[Extracted page text data]
-*-

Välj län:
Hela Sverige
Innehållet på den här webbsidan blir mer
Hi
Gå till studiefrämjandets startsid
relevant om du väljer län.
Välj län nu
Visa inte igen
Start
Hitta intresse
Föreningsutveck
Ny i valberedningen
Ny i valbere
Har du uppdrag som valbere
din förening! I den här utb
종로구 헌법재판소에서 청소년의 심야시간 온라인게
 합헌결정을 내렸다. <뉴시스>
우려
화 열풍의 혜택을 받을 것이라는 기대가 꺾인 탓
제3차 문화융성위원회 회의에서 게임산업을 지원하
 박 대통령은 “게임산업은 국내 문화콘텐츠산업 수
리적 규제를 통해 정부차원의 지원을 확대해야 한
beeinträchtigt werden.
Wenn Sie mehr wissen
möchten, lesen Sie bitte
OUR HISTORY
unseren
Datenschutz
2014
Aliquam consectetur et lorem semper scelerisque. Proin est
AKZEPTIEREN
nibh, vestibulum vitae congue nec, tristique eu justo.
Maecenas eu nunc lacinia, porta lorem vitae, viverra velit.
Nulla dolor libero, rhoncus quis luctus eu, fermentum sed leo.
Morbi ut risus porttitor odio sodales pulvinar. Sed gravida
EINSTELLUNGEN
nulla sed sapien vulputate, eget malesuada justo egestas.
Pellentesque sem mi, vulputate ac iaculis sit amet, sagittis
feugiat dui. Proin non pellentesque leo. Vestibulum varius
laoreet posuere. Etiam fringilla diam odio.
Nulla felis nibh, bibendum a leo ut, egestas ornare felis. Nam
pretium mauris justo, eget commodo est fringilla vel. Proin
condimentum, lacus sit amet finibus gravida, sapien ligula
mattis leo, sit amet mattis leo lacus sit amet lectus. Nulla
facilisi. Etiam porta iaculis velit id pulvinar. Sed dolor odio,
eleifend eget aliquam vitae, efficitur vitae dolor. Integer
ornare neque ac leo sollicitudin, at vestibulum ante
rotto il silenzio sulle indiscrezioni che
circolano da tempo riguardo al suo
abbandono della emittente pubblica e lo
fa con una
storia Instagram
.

-*-

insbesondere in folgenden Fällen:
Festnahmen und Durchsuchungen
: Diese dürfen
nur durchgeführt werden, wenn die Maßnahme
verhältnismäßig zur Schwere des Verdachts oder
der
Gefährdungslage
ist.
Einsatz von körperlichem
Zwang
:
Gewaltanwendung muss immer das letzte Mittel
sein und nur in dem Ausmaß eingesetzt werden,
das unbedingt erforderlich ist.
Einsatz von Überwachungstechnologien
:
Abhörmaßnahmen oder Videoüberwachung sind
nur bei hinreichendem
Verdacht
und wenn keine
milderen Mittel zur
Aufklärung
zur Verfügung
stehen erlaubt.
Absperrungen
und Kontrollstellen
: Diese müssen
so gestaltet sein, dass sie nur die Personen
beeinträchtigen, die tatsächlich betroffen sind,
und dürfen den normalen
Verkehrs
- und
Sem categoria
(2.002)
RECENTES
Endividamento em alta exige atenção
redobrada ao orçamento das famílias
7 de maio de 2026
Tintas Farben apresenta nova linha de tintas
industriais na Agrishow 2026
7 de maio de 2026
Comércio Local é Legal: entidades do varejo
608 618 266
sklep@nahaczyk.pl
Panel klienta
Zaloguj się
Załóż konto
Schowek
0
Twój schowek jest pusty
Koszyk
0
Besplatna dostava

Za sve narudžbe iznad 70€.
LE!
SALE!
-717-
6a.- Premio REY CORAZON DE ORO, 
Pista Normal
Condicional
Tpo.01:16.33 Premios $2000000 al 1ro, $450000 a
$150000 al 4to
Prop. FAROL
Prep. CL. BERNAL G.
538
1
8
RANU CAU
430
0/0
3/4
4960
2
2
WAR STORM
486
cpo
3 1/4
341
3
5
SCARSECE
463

-*-

Would you filter the records and copy out each line containing "porta"?

Maecenas eu nunc lacinia, porta lorem vitae, viverra velit.
facilisi. Etiam porta iaculis velit id pulvinar. Sed dolor odio,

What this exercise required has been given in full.